Law schools see applications dip as 2023 cycle gets off to slow start

LAW

(Reuters) – Early applicant data suggests law school may not be an especially hot ticket in 2023.

As of Oct. 13, the number of law school applicants was down 12% compared to this time last year, according to the Law School Admission Council. The council cautioned that it is still early in the application cycle and that applicant volumes can be “highly volatile” at this time of year.

But even if the pace increases, the current double-digit applicant decline signals it will be unlikely to match 2021’s frenzied cycle, when the number of people seeking to go to law school amid the COVID-19 pandemic and a sluggish job market for new college graduates spiked 13% — an unprecedented increase.

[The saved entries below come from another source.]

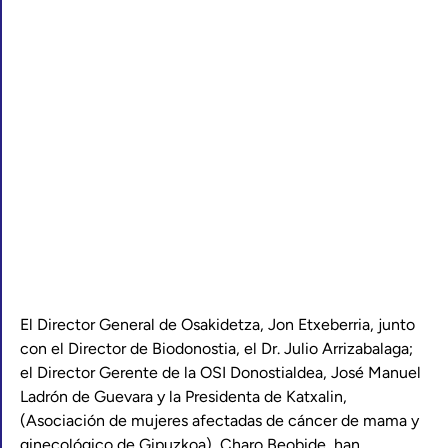
El Director General de Osakidetza, Jon Etxeberria, junto
con el Director de Biodonostia, el Dr. Julio Arrizabalaga;
el Director Gerente de la OSI Donostialdea, José Manuel
Ladrón de Guevara y la Presidenta de Katxalin,
(Asociación de mujeres afectadas de cáncer de mama y
ginecológico de Gipuzkoa), Charo Beobide, han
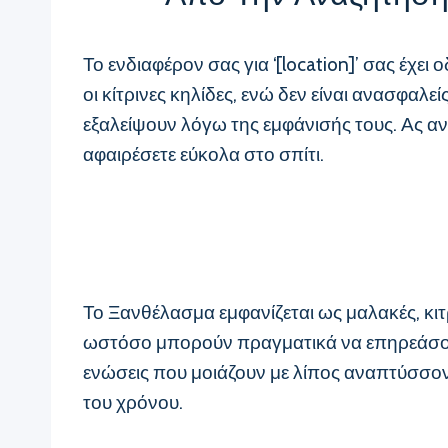
Το ενδιαφέρον σας για ‘[location]’ σας έχε
οι κίτρινες κηλίδες, ενώ δεν είναι ανασφαλε
εξαλείψουν λόγω της εμφάνισής τους. Ας ανακ
αφαιρέσετε εύκολα στο σπίτι.
Το Ξανθέλασμα εμφανίζεται ως μαλακές, κιτ
ωστόσο μπορούν πραγματικά να επηρεάσουν 
ενώσεις που μοιάζουν με λίπος αναπτύσσον
του χρόνου.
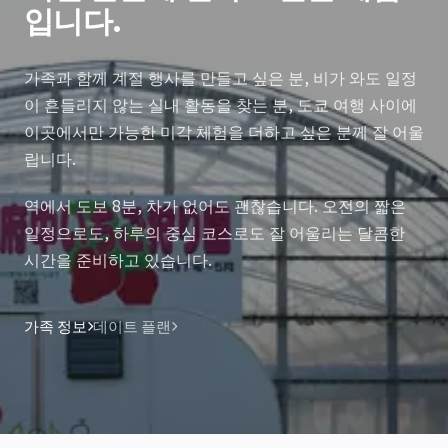
입니다.
가족과 함께 계절 행사를 만들고 싶은 분, 비가 와도 일정
이 흔들리지 않는 실내 활동을 찾는 분, 도쿄 여행 사이에
이곳에서만 가능한 미각 체험을 더하고 싶은 분께 잘 어울
립니다.
역에서 도보 8분, 차가 없어도 괜찮습니다. 오전의 짧은
일정으로도, 하루의 중심 코스로도 잘 어울리는 달콤한
시간을 준비하고 있습니다.
가족 정보
데이트 플랜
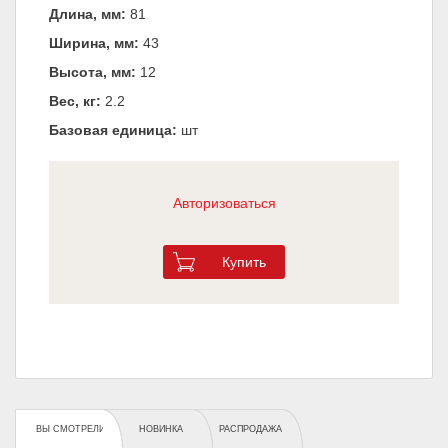
Длина, мм:
81
Ширина, мм:
43
Высота, мм:
12
Вес, кг:
2.2
Базовая единица:
шт
Авторизоваться
Купить
ВЫ СМОТРЕЛИ
НОВИНКА
РАСПРОДАЖА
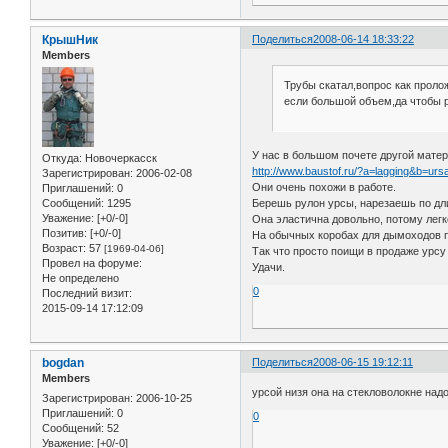
КрышНик
Поделиться
2008-06-14 18:33:22
Members
Трубы скатал,вопрос как пролож
если большой объем,да чтобы 
У нас в большом почете другой мате
Откуда:
Новочеркасск
http://www.baustof.ru/?a=lagging&b=urs
Зарегистрирован
: 2006-02-08
Они очень похожи в работе.
Приглашений:
0
Берешь рулон урсы, нарезаешь по дл
Сообщений:
1295
Уважение:
[+0/-0]
Она эластична довольно, потому легк
Позитив:
[+0/-0]
На обычных коробах для дымоходов пр
Возраст:
57
[1969-04-06]
Так что просто поищи в продаже урсу
Провел на форуме:
Удачи.
Не определено
0
Последний визит:
2015-09-14 17:12:09
bogdan
Поделиться
2008-06-15 19:12:11
Members
урсой низя она на стекловолокне над
Зарегистрирован
: 2006-10-25
Приглашений:
0
0
Сообщений:
52
Уважение:
[+0/-0]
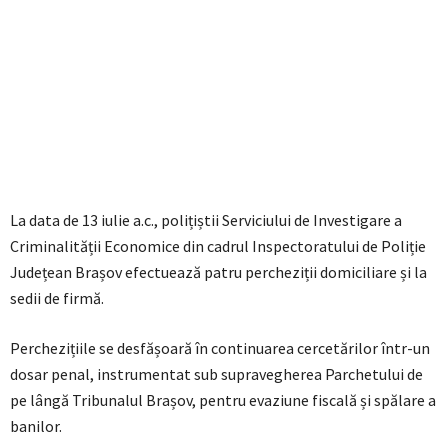
La data de 13 iulie a.c., polițiștii Serviciului de Investigare a
Criminalității Economice din cadrul Inspectoratului de Poliție
Județean Brașov efectuează patru percheziții domiciliare și la
sedii de firmă.
Perchezițiile se desfășoară în continuarea cercetărilor într-un
dosar penal, instrumentat sub supravegherea Parchetului de
pe lângă Tribunalul Brașov, pentru evaziune fiscală și spălare a
banilor.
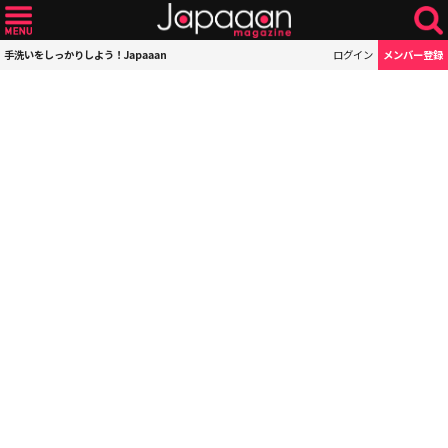
手洗いをしっかりしよう！Japaaan
ログイン
メンバー登録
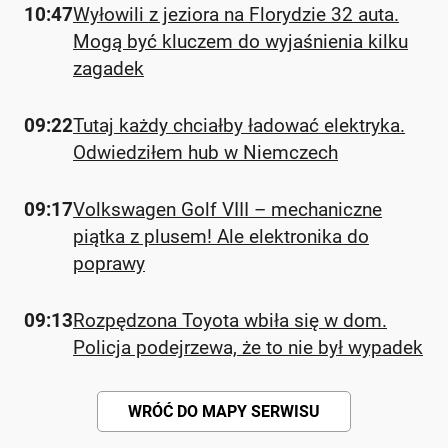
10:47
Wyłowili z jeziora na Florydzie 32 auta.
Mogą być kluczem do wyjaśnienia kilku
zagadek
09:22
Tutaj każdy chciałby ładować elektryka.
Odwiedziłem hub w Niemczech
09:17
Volkswagen Golf VIII – mechaniczne
piątka z plusem! Ale elektronika do
poprawy
09:13
Rozpędzona Toyota wbiła się w dom.
Policja podejrzewa, że to nie był wypadek
WRÓĆ DO MAPY SERWISU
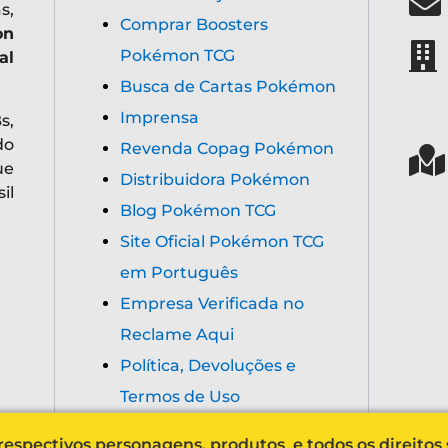
s,
Comprar Boosters
on
Pokémon TCG
al
Busca de Cartas Pokémon
Imprensa
s,
do
Revenda Copag Pokémon
ue
Distribuidora Pokémon
il
Blog Pokémon TCG
Site Oficial Pokémon TCG
em Português
Empresa Verificada no
Reclame Aqui
Política, Devoluções e
Termos de Uso
espectivos personagens, produtos e todos os direitos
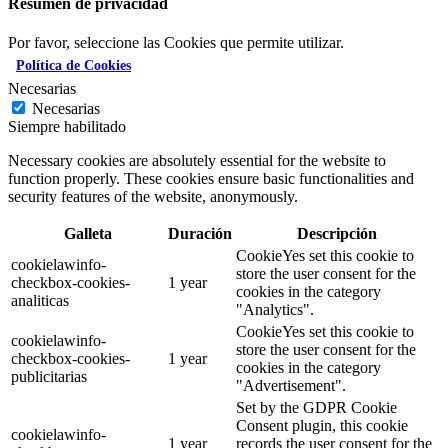
Resumen de privacidad
Por favor, seleccione las Cookies que permite utilizar.
Política de Cookies
Necesarias
Necesarias
Siempre habilitado
Necessary cookies are absolutely essential for the website to
function properly. These cookies ensure basic functionalities and
security features of the website, anonymously.
Galleta
Duración
Descripción
CookieYes set this cookie to
cookielawinfo-
store the user consent for the
checkbox-cookies-
1 year
cookies in the category
analiticas
"Analytics".
CookieYes set this cookie to
cookielawinfo-
store the user consent for the
checkbox-cookies-
1 year
cookies in the category
publicitarias
"Advertisement".
Set by the GDPR Cookie
Consent plugin, this cookie
cookielawinfo-
1 year
records the user consent for the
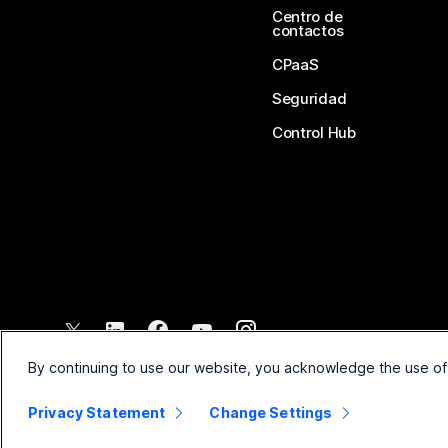
Centro de
contactos
CPaaS
Seguridad
Control Hub
©
2026
Cisco y/o sus filiales. Todos los derechos reservados.
By continuing to use our website, you acknowledge the use of
Privacy Statement
Change Settings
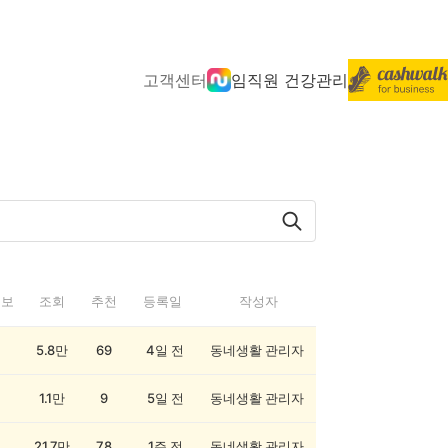
고객센터
임직원 건강관리
정보
조회
추천
등록일
작성자
5.8만
69
4일 전
동네생활 관리자
1.1만
9
5일 전
동네생활 관리자
21.7만
78
1주 전
동네생활 관리자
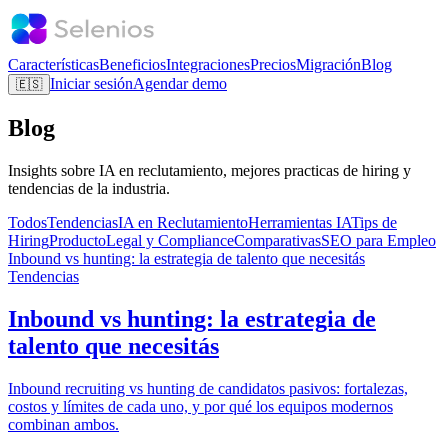
Características
Beneficios
Integraciones
Precios
Migración
Blog
Iniciar sesión
Agendar demo
🇪🇸
Blog
Insights sobre IA en reclutamiento, mejores practicas de hiring y
tendencias de la industria.
Todos
Tendencias
IA en Reclutamiento
Herramientas IA
Tips de
Hiring
Producto
Legal y Compliance
Comparativas
SEO para Empleo
Inbound vs hunting: la estrategia de talento que necesitás
Tendencias
Inbound vs hunting: la estrategia de
talento que necesitás
Inbound recruiting vs hunting de candidatos pasivos: fortalezas,
costos y límites de cada uno, y por qué los equipos modernos
combinan ambos.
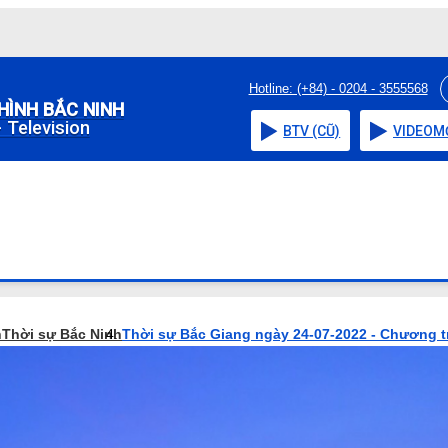
Hotline: (+84) - 0204 - 3555568
HÌNH BẮC NINH
 Television
BTV (CŨ)
VIDEO
M
h
Thời sự Bắc Ninh
Thời sự Bắc Giang ngày 24-07-2022 - Chương t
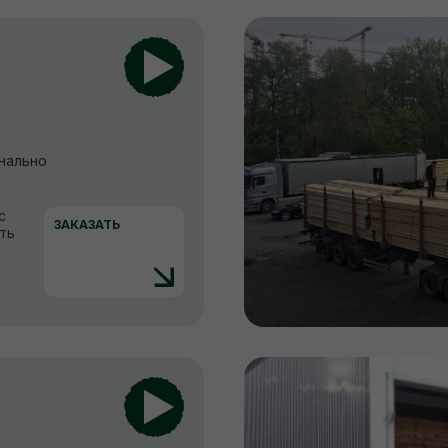
нально
с
ЗАКАЗАТЬ
ть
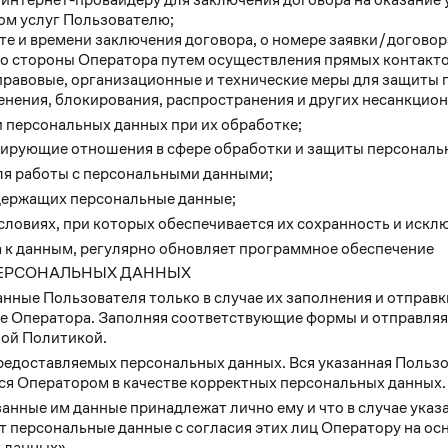
ом услуг Пользователю;
е и времени заключения договора, о номере заявки/договор
со стороны Оператора путем осуществления прямых контакт
равовые, организационные и технические меры для защиты 
енения, блокирования, распространения и других несанкцион
 персональных данных при их обработке;
лирующие отношения в сфере обработки и защиты персональ
ля работы с персональными данными;
одержащих персональные данные;
словиях, при которых обеспечивается их сохранность и искл
 к данным, регулярно обновляет программное обеспечение
ПЕРСОНАЛЬНЫХ ДАННЫХ
нные Пользователя только в случае их заполнения и отправ
е Оператора. Заполняя соответствующие формы и отправляя
ной Политикой.
редоставляемых персональных данных. Вся указанная Польз
ся Оператором в качестве корректных персональных данных.
занные им данные принадлежат лично ему и что в случае ука
 персональные данные с согласия этих лиц Оператору на основа
 данных».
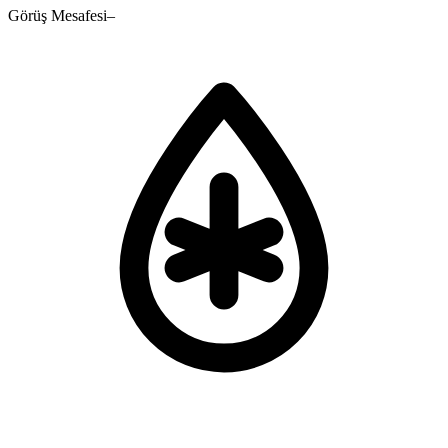
Görüş Mesafesi
–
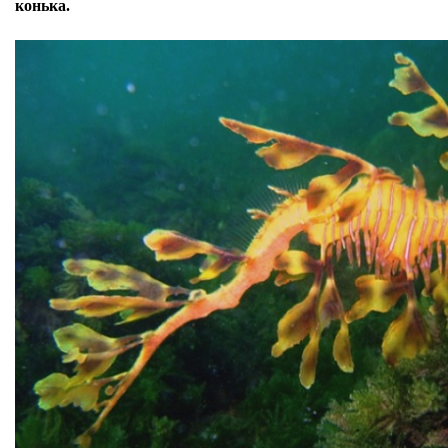
конька.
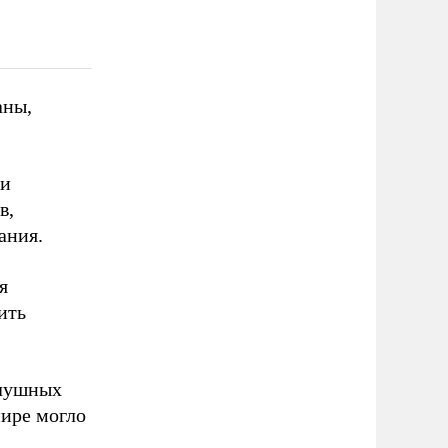
аны,
ии
в,
ания.
я
ить
слушных
мире могло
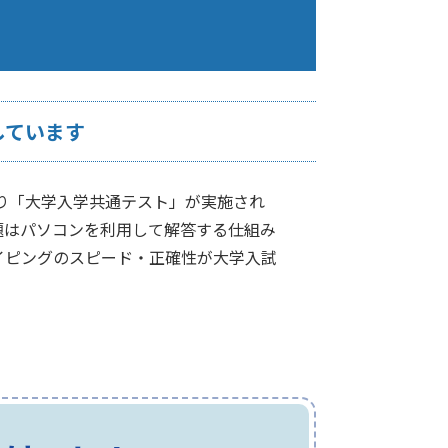
しています
より「大学入学共通テスト」が実施され
題はパソコンを利用して解答する仕組み
イピングのスピード・正確性が大学入試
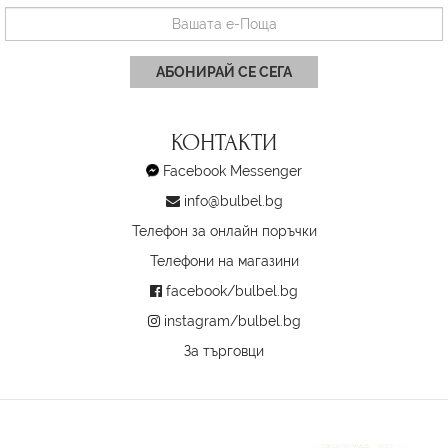
АБОНИРАЙ СЕ СЕГА
КОНТАКТИ
Facebook Messenger
info@bulbel.bg
Телефон за онлайн поръчки
Телефони на магазини
facebook/bulbel.bg
instagram/bulbel.bg
За търговци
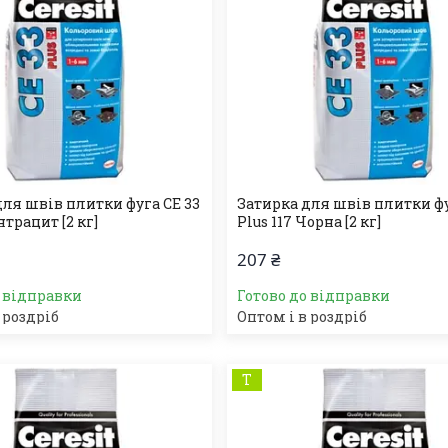
для швів плитки фуга СЕ 33
Затирка для швів плитки фу
нтрацит [2 кг]
Plus 117 Чорна [2 кг]
207 ₴
о відправки
Готово до відправки
 роздріб
Оптом і в роздріб
Т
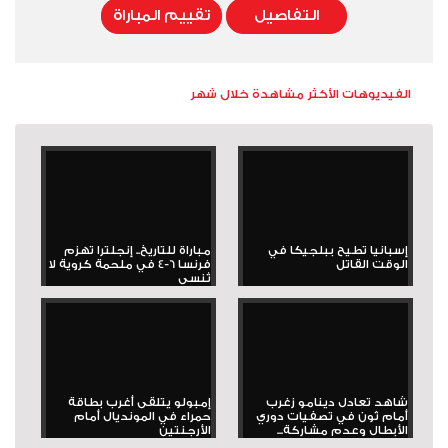
التفاصيل
تقييم المباراة
الفيديوهات الأكثر مشاهدة خلال شهر
إسبانيا تطيح ببلجيكا في
مباراة للتاريخ.. إنجلترا تهزم
الوقت القاتل
فرنسا 6-4 في ملحمة كروية لا
تُنسى
شاهد تعادل دينامو زغرب
إمبولو يتلقى أغرب بطاقة
أمام ثون في تصفيات دوري
حمراء في المونديال أمام
الأبطال وعدم مشاركة...
الأرجنتين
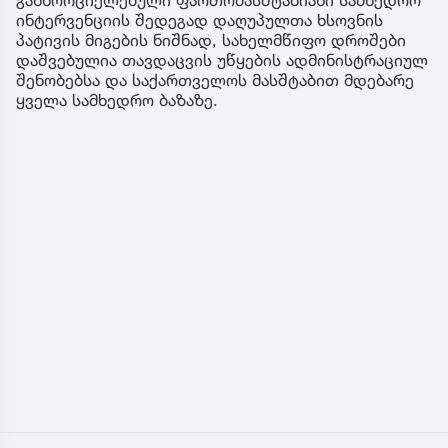
ინტერვენციის შედეგად დაღუპულთა ხსოვნის
პატივის მიგების ნიშნად, სახელმწიფო დროშები
დაშვებულია თავდაცვის უწყების ადმინისტრაციულ
შენობებსა და საქართველოს მასშტაბით მდებარე
ყველა სამხედრო ბაზაზე.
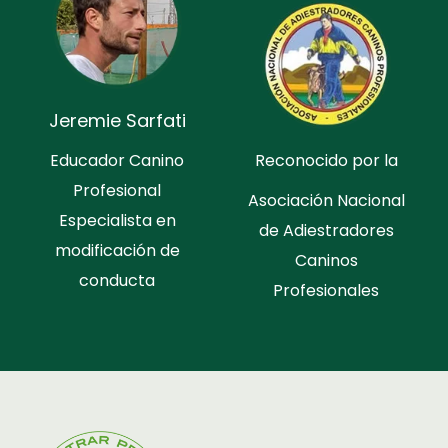
Jeremie Sarfati
Educador Canino
Reconocido por la
Profesional
Asociación Nacional
Especialista en
de Adiestradores
modificación de
Caninos
conducta
Profesionales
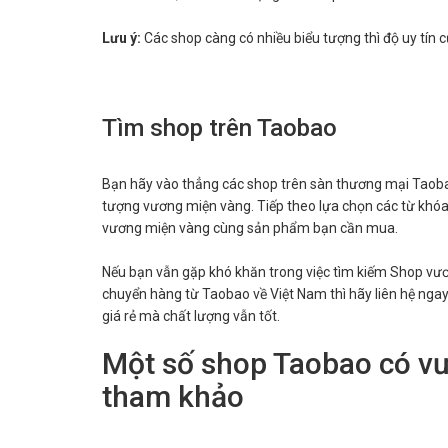
Lưu ý:
Các shop càng có nhiều biểu tượng thì độ uy tín 
Tìm shop trên Taobao
Bạn hãy vào thẳng các shop trên sàn thương mại Taobao
tượng vương miện vàng. Tiếp theo lựa chọn các từ khó
vương miện vàng cùng sản phẩm bạn cần mua.
Nếu bạn vẫn gặp khó khăn trong việc tìm kiếm Shop vươ
chuyển hàng từ Taobao về Việt Nam thì hãy liên hệ nga
giá rẻ mà chất lượng vẫn tốt.
Một số shop Taobao có vư
tham khảo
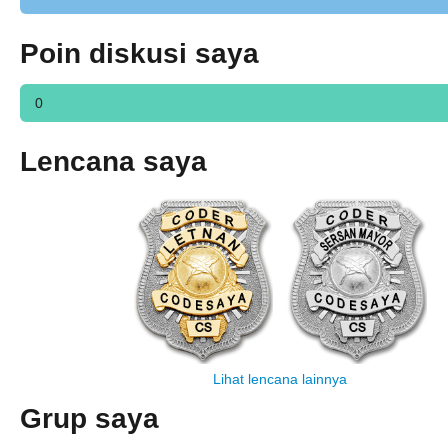
Poin diskusi saya
0
Lencana saya
Lihat lencana lainnya
Grup saya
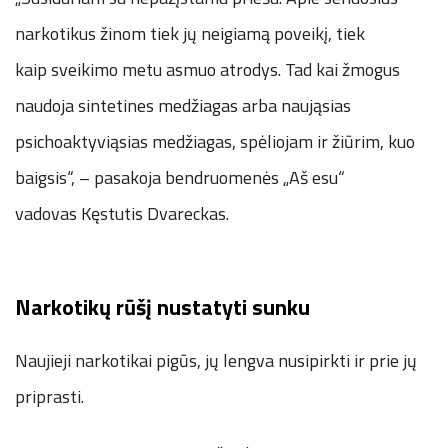
narkotikus žinom tiek jų neigiamą poveikį, tiek
kaip sveikimo metu asmuo atrodys. Tad kai žmogus
naudoja sintetines medžiagas arba naująsias
psichoaktyviąsias medžiagas, spėliojam ir žiūrim, kuo
baigsis“, – pasakoja bendruomenės „Aš esu“
vadovas Kęstutis Dvareckas.
Narkotikų rūšį nustatyti sunku
Naujieji narkotikai pigūs, jų lengva nusipirkti ir prie jų
priprasti.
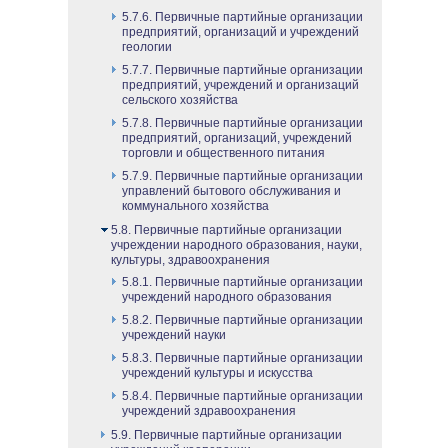
5.7.6. Первичные партийные организации
предприятий, организаций и учреждений
геологии
5.7.7. Первичные партийные организации
предприятий, учреждений и организаций
сельского хозяйства
5.7.8. Первичные партийные организации
предприятий, организаций, учреждений
торговли и общественного питания
5.7.9. Первичные партийные организации
управлений бытового обслуживания и
коммунального хозяйства
5.8. Первичные партийные организации
учреждении народного образования, науки,
культуры, здравоохранения
5.8.1. Первичные партийные организации
учреждений народного образования
5.8.2. Первичные партийные организации
учреждений науки
5.8.3. Первичные партийные организации
учреждений культуры и искусства
5.8.4. Первичные партийные организации
учреждений здравоохранения
5.9. Первичные партийные организации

“I do think this cycle will be down,” said University of Michigan senior assistant dean Sarah Zearfoss, noting that the past two years have seen high volumes of applicants and this year will likely represent a return to historical norms.

Zearfoss predicted that Michigan Law will receive between 5,000 and 5,500 applications this cycle, compared to applicant pools of more than 6,000 and 7,000 the previous two years.

The early applicant figures are good news for this year’s crop of aspiring lawyers because they are likely to face less competition, said law school admissions consultant Mike Spivey. But their situation may not ultimately be as favorable as the early numbers suggest, he added. The highly competitive 2021 application season prompted many of 2022’s applicants to submit their materials as soon as the cycle began. Many of this year’s aspiring law students may wait longer to send in their applications because the previous cycle was not as competitive as it was two years ago, Spivey said.

That suggests the year-over-year applicant decline will diminish over time.

“It might bounce around a lot,” Spivey said. “My best guess is that [the applicant pool] will end up down around 1% to 5%. The pendulum is swinging back toward normalcy. It’s going to be a lot different than the last two cycles — better for applicants and more competitive for law schools.”